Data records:
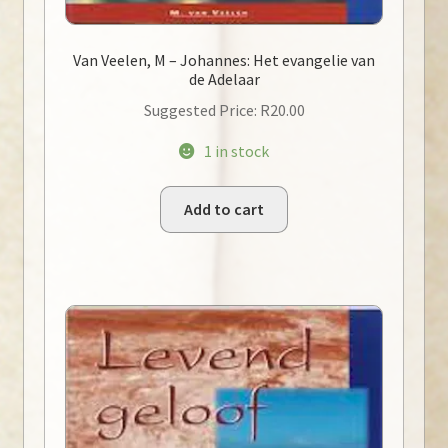
Van Veelen, M – Johannes: Het evangelie van
de Adelaar
Suggested Price:
R
20.00
1 in stock
Add to cart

__Aim of the exercise__: Pictures aside, reproduce all of the data exactly.

__Answer space__:
Van Veelen, M – Johannes: Het evangelie van
de Adelaar
Suggested Price:
R
20.00
1 in stock
Add to cart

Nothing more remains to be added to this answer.